Problem to work on: Word for word, retype the lines from the one containing "AMATEUR-LÖWEN-RESERVE" to the one containing "Maestrul Victor Rebengiuc este" below, keeping both end lines and dropping the pictures.

[Page-level text extractions]
##############################

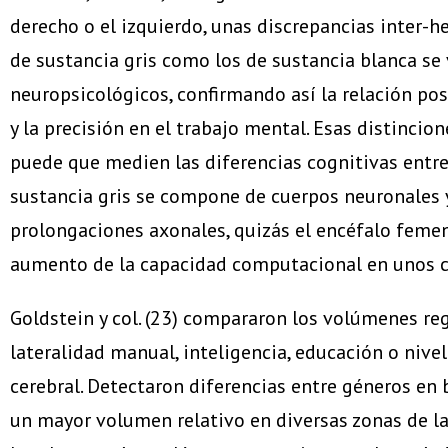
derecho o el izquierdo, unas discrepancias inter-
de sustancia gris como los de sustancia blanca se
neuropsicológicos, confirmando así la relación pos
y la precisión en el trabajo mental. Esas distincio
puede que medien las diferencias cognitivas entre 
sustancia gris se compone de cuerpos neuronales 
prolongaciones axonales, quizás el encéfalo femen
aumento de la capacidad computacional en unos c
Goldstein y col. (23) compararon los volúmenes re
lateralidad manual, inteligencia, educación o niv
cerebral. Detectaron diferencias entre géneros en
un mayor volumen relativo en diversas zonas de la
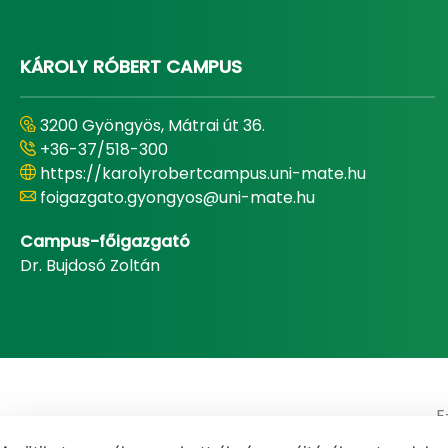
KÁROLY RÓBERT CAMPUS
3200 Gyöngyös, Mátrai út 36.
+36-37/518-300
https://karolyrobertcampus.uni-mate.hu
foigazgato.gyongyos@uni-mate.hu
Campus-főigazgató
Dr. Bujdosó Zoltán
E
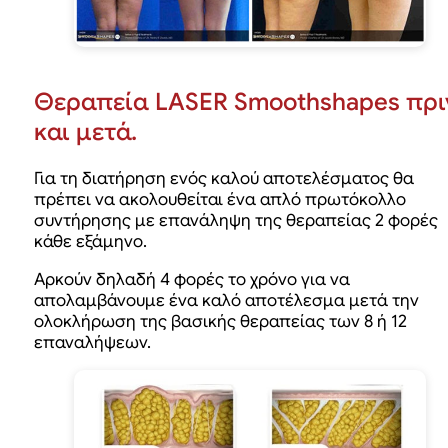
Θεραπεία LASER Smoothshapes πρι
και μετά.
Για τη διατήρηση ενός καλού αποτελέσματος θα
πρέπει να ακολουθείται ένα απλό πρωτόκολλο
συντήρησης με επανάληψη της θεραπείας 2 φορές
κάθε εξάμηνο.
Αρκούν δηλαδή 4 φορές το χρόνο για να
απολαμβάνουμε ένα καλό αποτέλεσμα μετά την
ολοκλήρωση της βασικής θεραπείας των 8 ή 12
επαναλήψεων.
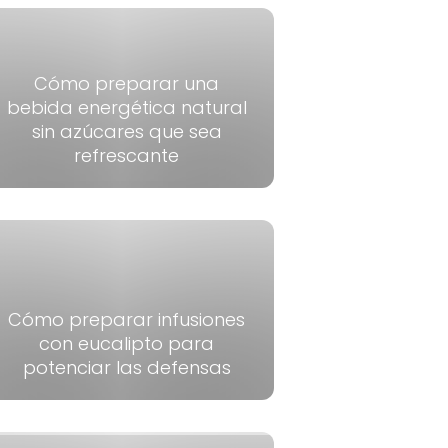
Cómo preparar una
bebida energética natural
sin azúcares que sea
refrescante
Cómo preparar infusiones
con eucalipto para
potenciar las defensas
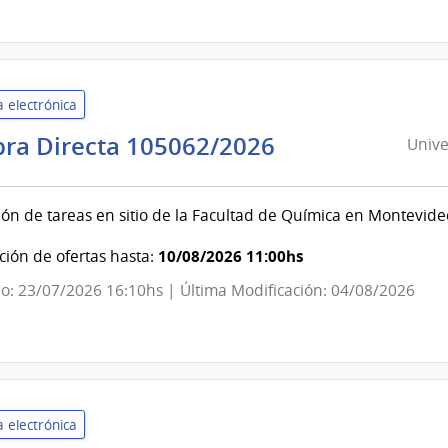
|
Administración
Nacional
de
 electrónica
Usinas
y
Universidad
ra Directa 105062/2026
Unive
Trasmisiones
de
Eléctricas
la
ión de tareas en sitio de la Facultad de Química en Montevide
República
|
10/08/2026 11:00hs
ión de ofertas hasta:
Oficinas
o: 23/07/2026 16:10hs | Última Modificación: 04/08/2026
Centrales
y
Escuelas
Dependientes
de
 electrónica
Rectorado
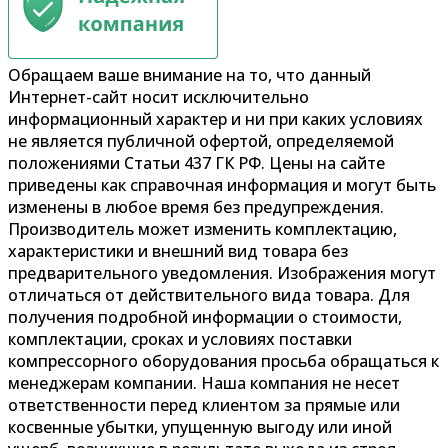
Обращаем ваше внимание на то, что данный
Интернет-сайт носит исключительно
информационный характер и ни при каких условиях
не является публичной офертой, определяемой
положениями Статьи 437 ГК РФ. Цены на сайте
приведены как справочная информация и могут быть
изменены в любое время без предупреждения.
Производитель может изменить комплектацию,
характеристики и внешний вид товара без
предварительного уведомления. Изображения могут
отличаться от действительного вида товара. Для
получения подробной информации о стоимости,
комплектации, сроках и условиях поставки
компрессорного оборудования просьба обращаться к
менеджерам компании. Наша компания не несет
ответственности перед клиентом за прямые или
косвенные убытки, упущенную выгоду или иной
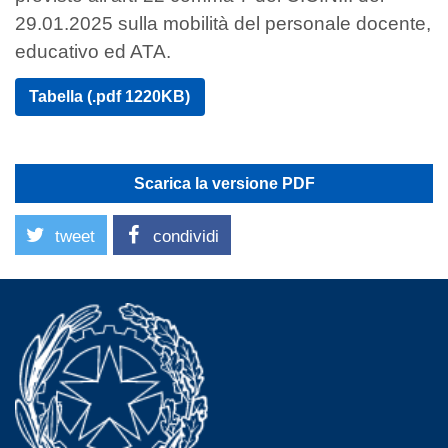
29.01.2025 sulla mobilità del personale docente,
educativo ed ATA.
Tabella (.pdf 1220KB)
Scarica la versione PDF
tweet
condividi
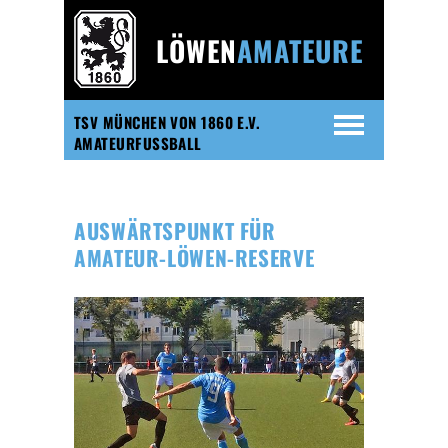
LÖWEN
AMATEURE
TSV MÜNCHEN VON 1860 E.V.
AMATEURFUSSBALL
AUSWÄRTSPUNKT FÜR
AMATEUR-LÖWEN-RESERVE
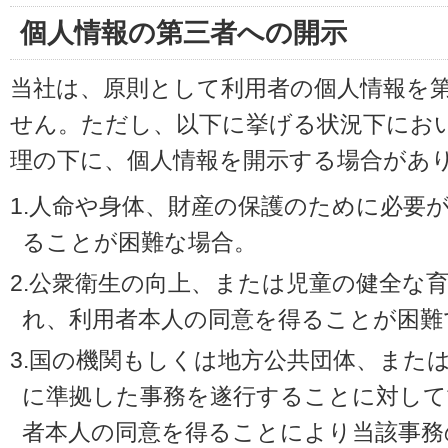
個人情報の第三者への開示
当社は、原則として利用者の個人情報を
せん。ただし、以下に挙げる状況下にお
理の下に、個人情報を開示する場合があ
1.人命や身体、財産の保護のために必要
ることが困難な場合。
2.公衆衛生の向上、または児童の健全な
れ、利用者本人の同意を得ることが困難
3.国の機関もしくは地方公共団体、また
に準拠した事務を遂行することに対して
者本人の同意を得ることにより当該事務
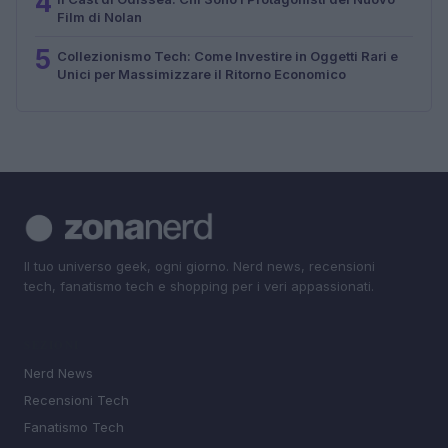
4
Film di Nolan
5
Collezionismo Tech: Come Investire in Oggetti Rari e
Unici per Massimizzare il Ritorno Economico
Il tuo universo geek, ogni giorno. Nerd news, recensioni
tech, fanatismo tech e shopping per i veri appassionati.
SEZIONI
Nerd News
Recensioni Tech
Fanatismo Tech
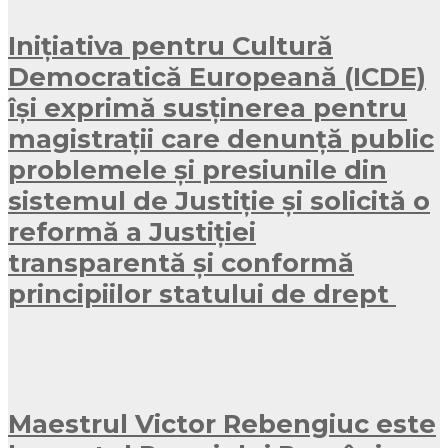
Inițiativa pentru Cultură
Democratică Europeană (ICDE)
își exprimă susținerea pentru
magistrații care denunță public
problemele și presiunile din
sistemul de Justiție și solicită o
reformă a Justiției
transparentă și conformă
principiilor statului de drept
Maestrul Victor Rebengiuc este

##############################

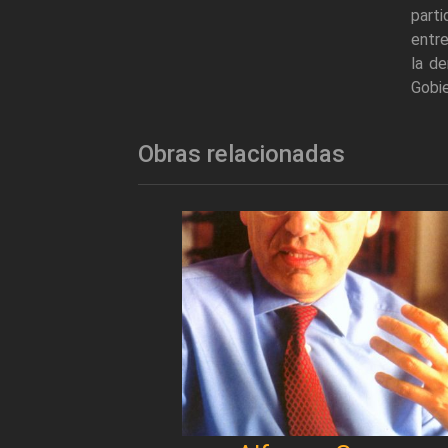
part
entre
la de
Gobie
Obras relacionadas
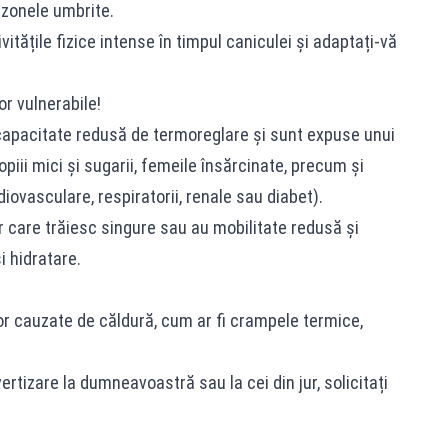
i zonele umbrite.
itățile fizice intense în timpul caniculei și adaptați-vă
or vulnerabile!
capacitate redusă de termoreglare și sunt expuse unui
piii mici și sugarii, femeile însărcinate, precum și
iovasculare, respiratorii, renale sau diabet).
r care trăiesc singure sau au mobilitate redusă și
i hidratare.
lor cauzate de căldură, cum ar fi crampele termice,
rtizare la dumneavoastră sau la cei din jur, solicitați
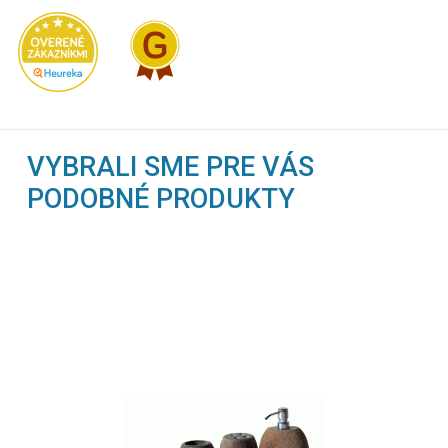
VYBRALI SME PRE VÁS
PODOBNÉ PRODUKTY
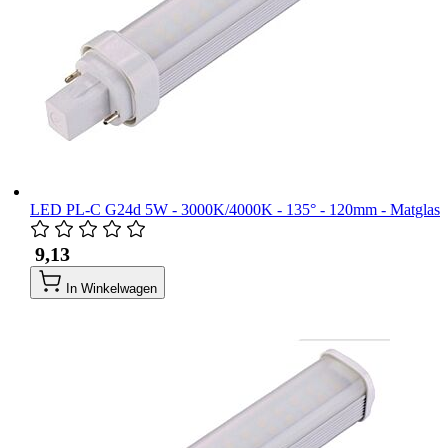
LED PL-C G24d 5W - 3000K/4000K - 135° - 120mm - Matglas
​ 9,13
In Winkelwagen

##############################

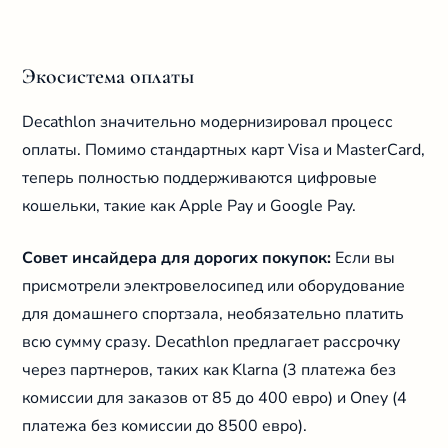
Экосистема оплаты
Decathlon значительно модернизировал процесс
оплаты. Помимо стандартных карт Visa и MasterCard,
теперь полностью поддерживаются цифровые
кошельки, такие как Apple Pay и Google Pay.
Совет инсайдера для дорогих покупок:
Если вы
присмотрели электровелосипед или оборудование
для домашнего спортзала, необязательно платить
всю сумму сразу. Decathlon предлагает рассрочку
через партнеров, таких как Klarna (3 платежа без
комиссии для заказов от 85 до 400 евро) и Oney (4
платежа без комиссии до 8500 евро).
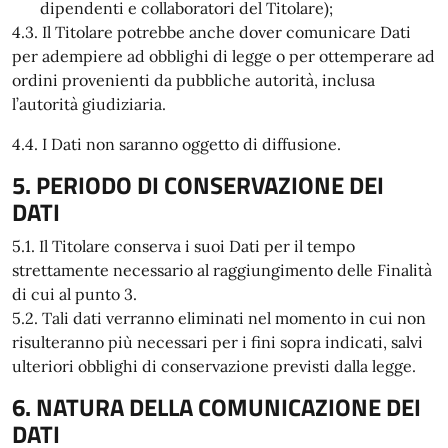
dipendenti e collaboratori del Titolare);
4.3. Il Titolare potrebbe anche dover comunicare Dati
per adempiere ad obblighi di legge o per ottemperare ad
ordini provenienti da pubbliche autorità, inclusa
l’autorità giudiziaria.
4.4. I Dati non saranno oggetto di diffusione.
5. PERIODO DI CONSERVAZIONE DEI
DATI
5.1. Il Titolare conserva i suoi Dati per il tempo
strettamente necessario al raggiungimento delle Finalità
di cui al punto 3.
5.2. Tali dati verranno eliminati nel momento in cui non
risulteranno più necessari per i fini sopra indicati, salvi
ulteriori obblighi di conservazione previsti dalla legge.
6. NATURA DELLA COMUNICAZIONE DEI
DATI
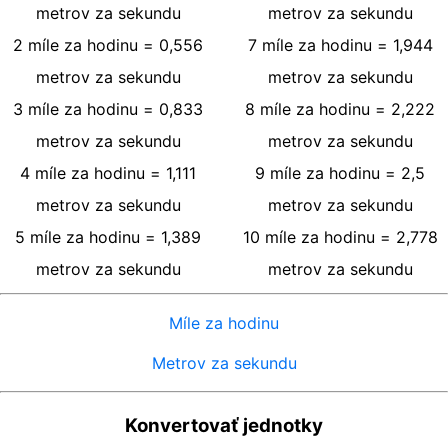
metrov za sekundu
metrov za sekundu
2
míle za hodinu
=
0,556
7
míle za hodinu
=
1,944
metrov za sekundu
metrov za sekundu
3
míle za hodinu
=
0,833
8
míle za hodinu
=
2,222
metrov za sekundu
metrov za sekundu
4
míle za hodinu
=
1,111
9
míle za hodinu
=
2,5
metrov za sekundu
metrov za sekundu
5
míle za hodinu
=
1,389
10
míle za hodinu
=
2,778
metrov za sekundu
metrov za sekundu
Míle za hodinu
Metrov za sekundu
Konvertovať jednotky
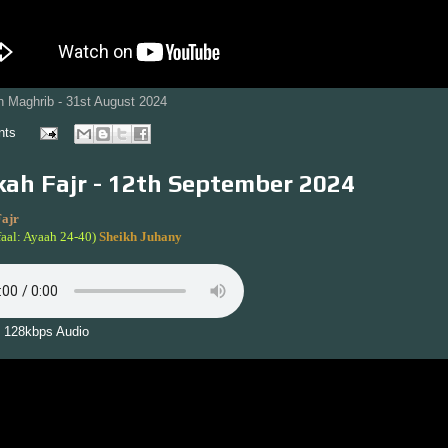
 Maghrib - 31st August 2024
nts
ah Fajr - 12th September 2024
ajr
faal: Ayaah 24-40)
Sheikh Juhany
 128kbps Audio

##############################

Answer box:
AMATEUR-LÖWEN-RESERVE
個人情報の第三者への開示
当社は、原則として利用者の個人情報を
せん。ただし、以下に挙げる状況下にお
理の下に、個人情報を開示する場合があ
1.人命や身体、財産の保護のために必要
ることが困難な場合。
2.公衆衛生の向上、または児童の健全な
れ、利用者本人の同意を得ることが困難
3.国の機関もしくは地方公共団体、また
に準拠した事務を遂行することに対して
者本人の同意を得ることにより当該事務
4
Film di Nolan
5
Collezionismo Tech: Come Investire in Oggetti Rari e
Unici per Massimizzare il Ritorno Economico
Il tuo universo geek, ogni giorno. Nerd news, recensioni
tech, fanatismo tech e shopping per i veri appassionati.
SEZIONI
Nerd News
Recensioni Tech
Fanatismo Tech
Inițiativa pentru Cultură
Democratică Europeană (ICDE)
își exprimă susținerea pentru
magistrații care denunță public
problemele și presiunile din
sistemul de Justiție și solicită o
reformă a Justiției
transparentă și conformă
principiilor statului de drept
Maestrul Victor Rebengiuc este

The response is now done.